Yes that was clearer. Actually I answered that question previously but I wasn't clear the first time.
First, I should say that you are not the target audience for the P300Classifier. The P300Classifier is designed for people that do not stray from the standard protocol. If you write your own custom artifact rejection filter and you want to use that filter in your offline analysis then it is expected that your offline analysis will involve a lot of customization and therefore you cannot use the P300Classifier.
The P300Classifier expects raw (unprocessed) data. I didn't write the P300Classifier, but a brief look at the code suggests to me that the first thing the P300Classifier does is run the data through a common average reference. Thus, if you really want to use the P300Classifier, and you really want to use your artifact rejection filter on the data before you use the P300Classifier, then you have to take the raw data, process it offline up until your artifact rejection step, then undo the other processing steps, then save the data to a dat file. This is complicated.
First, build a
command-line version of your filter
and any other filters you want to use on the data before it is passed to P300Classifier.
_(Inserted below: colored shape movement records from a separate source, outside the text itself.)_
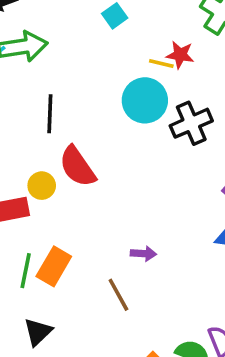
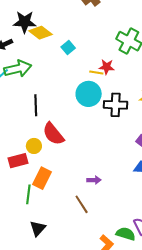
black cross: (191, 123) -> (116, 105), turned 30
orange rectangle: (54, 266) -> (42, 178), moved

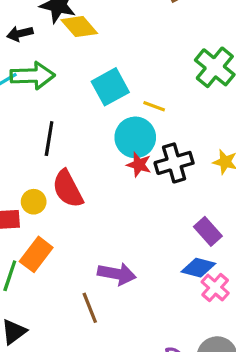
cyan square: (68, 48) -> (110, 87), moved, size x1.6
red star: (107, 67) -> (139, 165), moved
black cross: (116, 105) -> (174, 163), turned -30
purple arrow: (94, 180) -> (117, 274), size x1.6

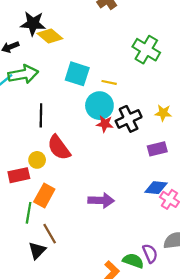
cyan square: (110, 87) -> (77, 74), turned -35
purple rectangle: (208, 231) -> (157, 149), moved, turned -54
brown line: (90, 308) -> (50, 234), moved

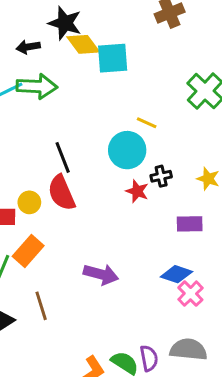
cyan square: (77, 74) -> (113, 58), moved, turned -35
black line: (41, 115) -> (63, 157), moved, turned -35
black cross: (129, 119) -> (161, 176), size x0.6
red star: (105, 124) -> (137, 191), moved
brown line: (50, 234) -> (41, 306), moved

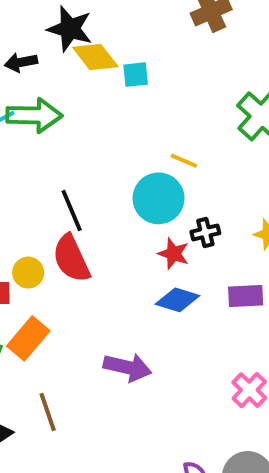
cyan square: (113, 58) -> (136, 75), size x0.6
blue diamond: (176, 274) -> (177, 300), moved

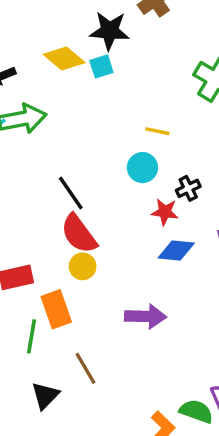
black star: (70, 29) -> (110, 31), moved
cyan circle: (159, 198) -> (142, 168), size x0.7
yellow circle: (28, 273) -> (83, 266), moved
orange rectangle: (28, 338) -> (56, 309), turned -48

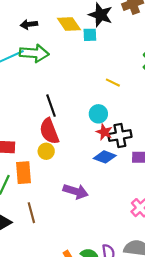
cyan circle: (142, 168) -> (98, 114), moved
black cross: (188, 188) -> (120, 136), moved, size x1.5

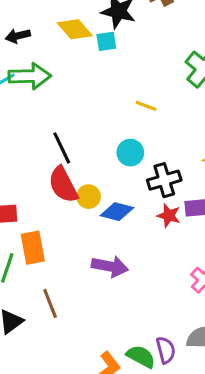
red star: (104, 132) -> (169, 216), moved
yellow circle: (46, 151) -> (89, 197), moved
blue diamond: (105, 157) -> (117, 212), moved

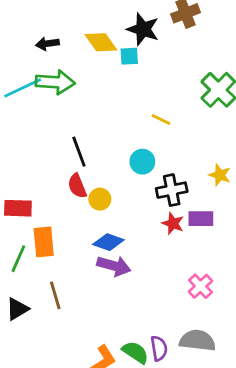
red semicircle: (63, 185) -> (77, 186), size x0.7
blue diamond: (117, 212) -> (108, 242), moved

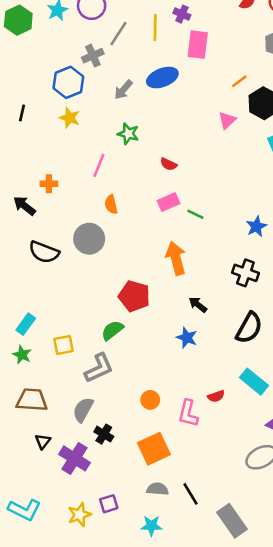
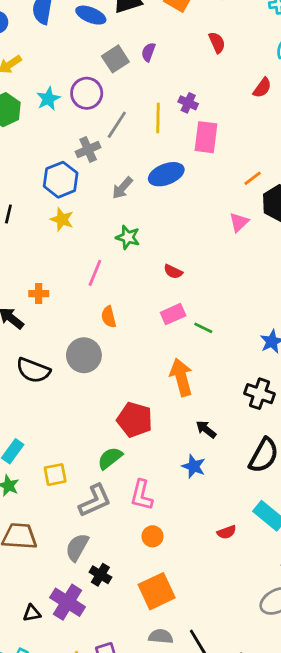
pink L-shape: (188, 413) -> (142, 495), moved
black triangle: (43, 441) -> (32, 613), moved, turned 42

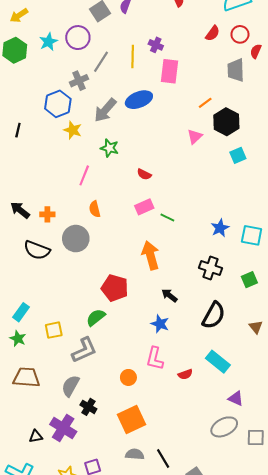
gray arrow: (122, 188) -> (105, 110), size x1.4
yellow star: (62, 219) -> (73, 130), moved
orange cross: (39, 294) -> (47, 214), moved
pink L-shape: (142, 495) -> (155, 359), moved

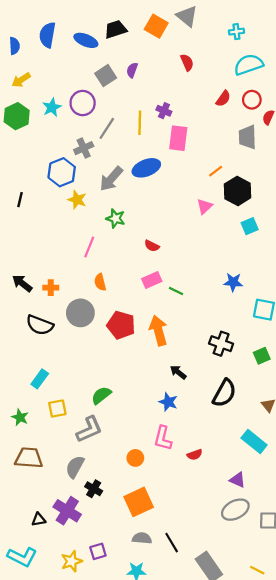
blue star: (220, 228) -> (233, 282), moved, turned 30
red pentagon: (115, 288) -> (121, 325), moved
cyan rectangle: (21, 312) -> (40, 379), moved
cyan rectangle: (218, 362) -> (254, 441), moved
purple triangle: (236, 399) -> (238, 480), moved

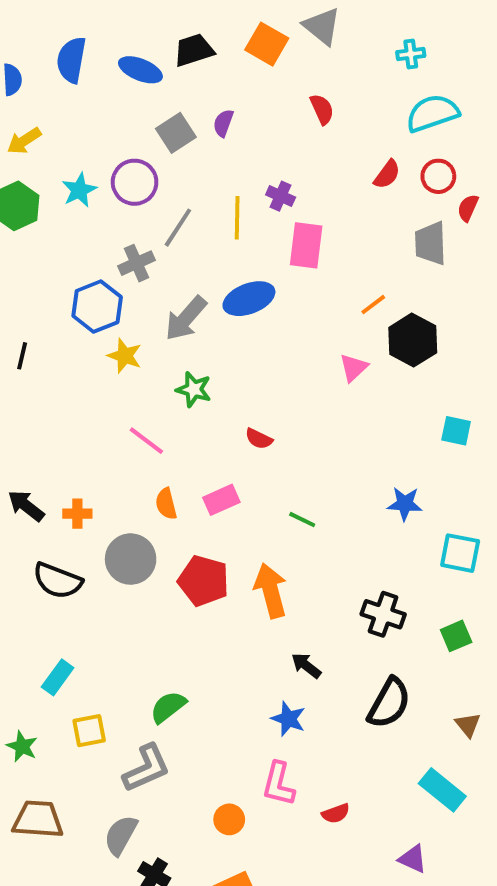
cyan square: (250, 226) -> (456, 431), moved, turned 35
pink line: (89, 247) -> (146, 441), turned -75
pink rectangle: (152, 280) -> (221, 500), moved

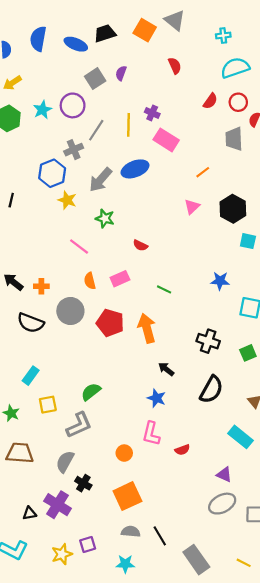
pink rectangle: (306, 245) -> (166, 140), turned -65
black hexagon: (413, 340) -> (233, 209), moved

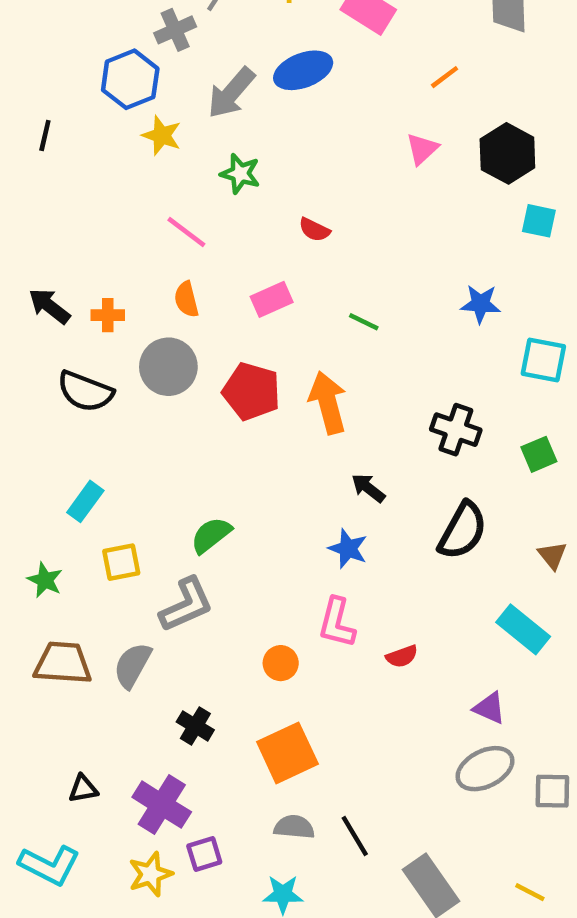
orange semicircle: (90, 281) -> (186, 299), moved
gray semicircle: (65, 462) -> (132, 665), moved
purple cross: (58, 505) -> (162, 805), moved

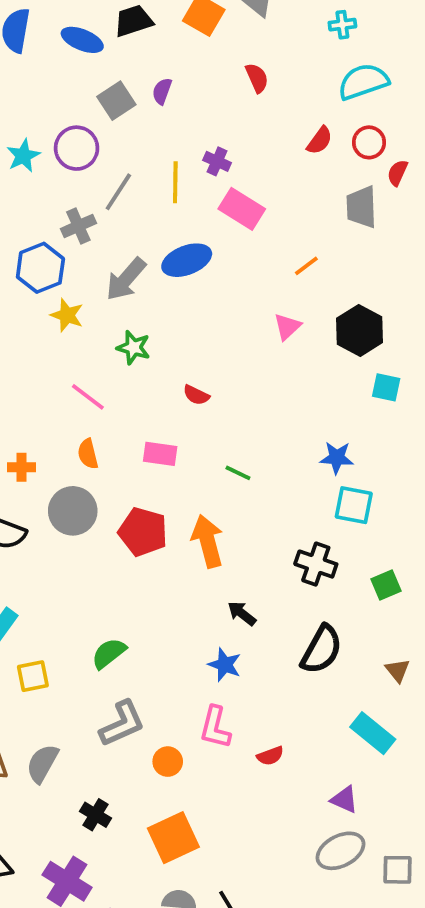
pink rectangle: (272, 299) -> (160, 454), turned 32
cyan square: (543, 360) -> (354, 505), moved
gray L-shape: (186, 605) -> (122, 724), moved

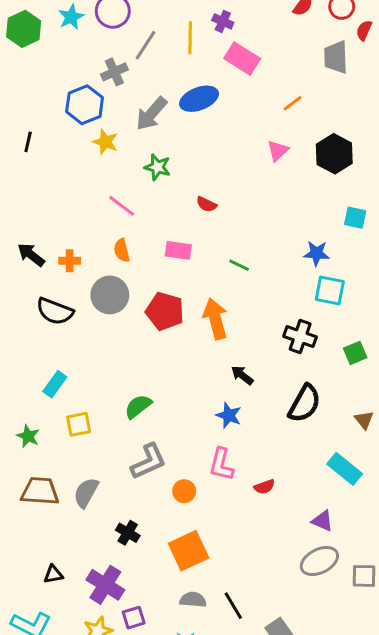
cyan square: (386, 387) -> (355, 218), moved

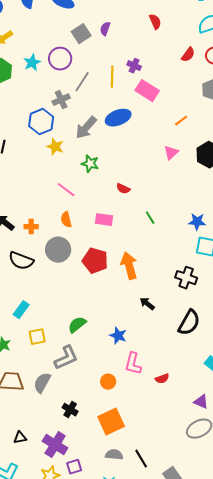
green line: (239, 265) -> (150, 218), moved, turned 32
blue star: (229, 415) -> (118, 336), moved
gray L-shape: (148, 461) -> (66, 358), moved

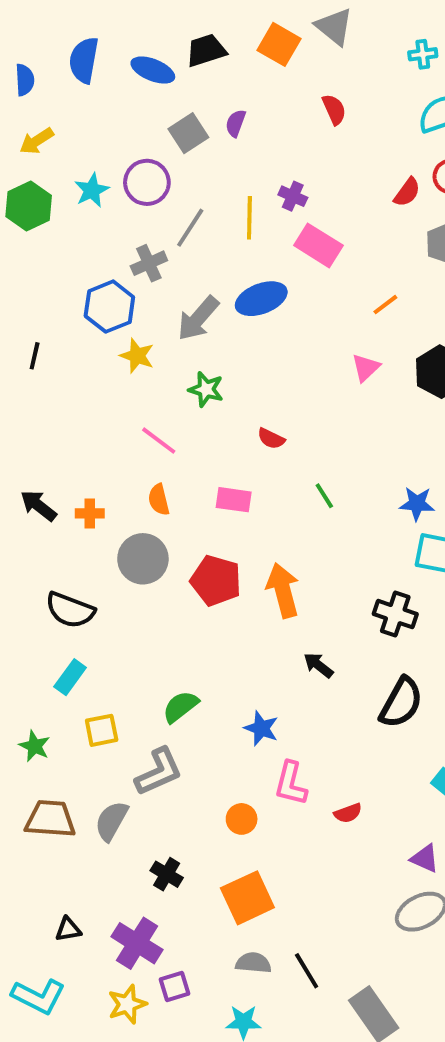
red semicircle: (188, 55) -> (407, 192), moved
black semicircle: (21, 261) -> (70, 610), moved

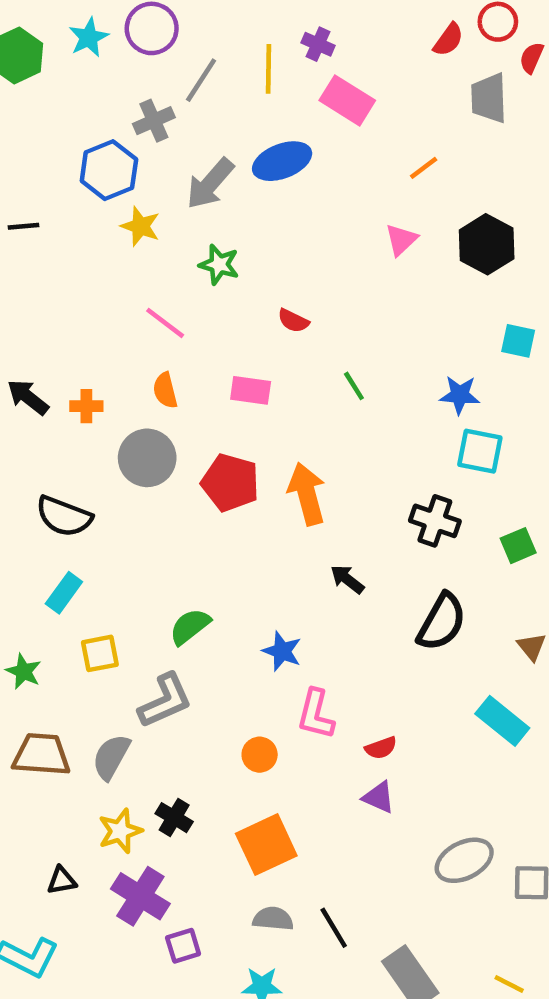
black line: (35, 356) -> (23, 226), turned 72
purple triangle: (425, 858) -> (379, 797), moved
yellow star: (127, 1004) -> (120, 831), moved

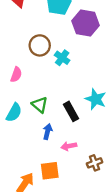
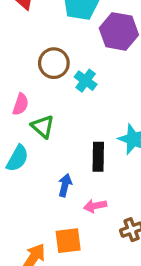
green triangle: (40, 105) -> (43, 127), moved
black rectangle: (71, 111) -> (98, 157), turned 30

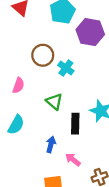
green triangle: (43, 127) -> (54, 102), moved
pink arrow: (95, 206) -> (73, 160), turned 49

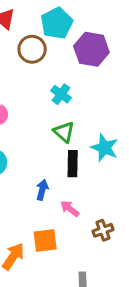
brown circle: (43, 55) -> (32, 49), moved
green triangle: (54, 102) -> (64, 132), moved

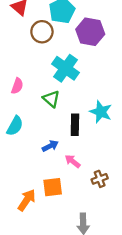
cyan cross: (61, 94) -> (65, 68), size x1.6
green triangle: (64, 132) -> (51, 99), moved
blue arrow: (42, 190) -> (50, 146), turned 49

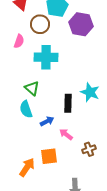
cyan cross: (65, 68) -> (46, 57), moved, turned -35
pink semicircle: (17, 86) -> (19, 41), moved
green triangle: (51, 99) -> (32, 88), moved
cyan semicircle: (15, 126) -> (26, 109), moved, turned 132

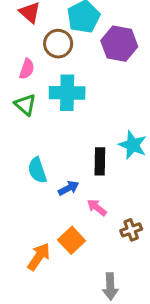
green triangle: (32, 88) -> (25, 105), moved
orange square: (49, 156) -> (72, 240), turned -36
Then you will have to use these filters offline to take your data from the raw .dat format into an intermediate processed format
Then you will have to undo the actions of the filters other than your artifact rejection filter.
Then you will have to write the processed data back to a .dat file.
Now, once that is all done, you can load the data in the P300Classifier.
Before you go and do all of that, please answer back here to give me a general idea of how your artifact rejection filter works. If it uses ICA, then the above is not a good method for you.
Also, I recommend not doing the above anyway. If you want to use your filter in the offline analysis then that's fine. Use the techniques I mentioned above. However, instead of undoing the actions of the other filters, writing a dat file, then using P300Classifier, you would be better off leaving the data in the processed state then using custom signal analysis techniques to build your classifier.